A recent decision by an appeals court in one state could have far-reaching implications for employers throughout the nation. The 6th Circuit Court of Appeals sided with an Ohio district court’s ruling in a case of age discrimination brought by a former employee of MW Bancorp Inc.
In their ruling, the appeals court stated that the plaintiff was not able to prove that “age was the sole cause for her firing.” Plaintiff appealed this ruling to the full 6th Circuit Court in an attempt to overturn the panel’s ruling. Two amicus briefs on behalf of the plaintiff were filed by the Equal Employment Opportunity Commission (EEOC) and the American Association of Retired Persons (AARP) Foundation, the AARP and the National Employment Lawyers Association (NELA).

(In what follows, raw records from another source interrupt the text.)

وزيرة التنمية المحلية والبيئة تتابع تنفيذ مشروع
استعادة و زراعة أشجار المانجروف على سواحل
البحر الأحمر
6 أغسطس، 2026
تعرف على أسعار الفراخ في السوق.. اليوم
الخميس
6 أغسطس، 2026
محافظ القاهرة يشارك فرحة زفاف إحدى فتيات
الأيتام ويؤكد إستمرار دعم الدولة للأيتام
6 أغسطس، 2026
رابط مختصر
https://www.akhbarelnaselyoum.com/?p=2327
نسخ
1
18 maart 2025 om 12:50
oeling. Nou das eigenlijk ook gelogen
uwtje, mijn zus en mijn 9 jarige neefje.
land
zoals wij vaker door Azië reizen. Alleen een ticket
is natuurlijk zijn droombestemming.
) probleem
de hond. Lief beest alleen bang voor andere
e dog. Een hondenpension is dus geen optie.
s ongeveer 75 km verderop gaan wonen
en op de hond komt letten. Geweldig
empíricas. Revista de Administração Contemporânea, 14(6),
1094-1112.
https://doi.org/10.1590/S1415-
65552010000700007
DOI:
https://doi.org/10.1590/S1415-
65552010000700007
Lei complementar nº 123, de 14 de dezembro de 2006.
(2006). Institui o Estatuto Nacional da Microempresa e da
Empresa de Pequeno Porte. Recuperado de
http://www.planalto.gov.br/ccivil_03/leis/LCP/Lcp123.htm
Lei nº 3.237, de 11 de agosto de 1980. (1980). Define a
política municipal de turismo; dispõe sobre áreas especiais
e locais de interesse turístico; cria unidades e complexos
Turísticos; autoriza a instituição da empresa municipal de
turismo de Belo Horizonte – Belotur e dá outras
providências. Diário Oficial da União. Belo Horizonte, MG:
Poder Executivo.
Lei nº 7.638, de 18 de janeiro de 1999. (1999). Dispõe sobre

The premise of amicus briefs
Both amicus briefs contend that “sole cause” standards should not be applicable in the plaintiff’s case due to prior legal precedents set by none other than the U.S. Supreme Court. The two amicus briefs’ premise is that a “sole cause” standard would make it much more challenging for older workers to win age bias cases in the courts.
Employers’ reality may be quite different
As employers all across the nation can attest, it is a rare case indeed where a worker is terminated simply because of their age. Most employers have a great deal invested in long-term employees and will have exhausted numerous attempts to retain them in the workplace by the time termination occurs.
Terminated employees who decide to initiate legal action against former employers may ignore less drastic attempts to get them to comply with new operating procedures and/or rules. Documenting each employee’s transgression and failure to comply can provide the evidence your employment law attorney needs to prevail in court.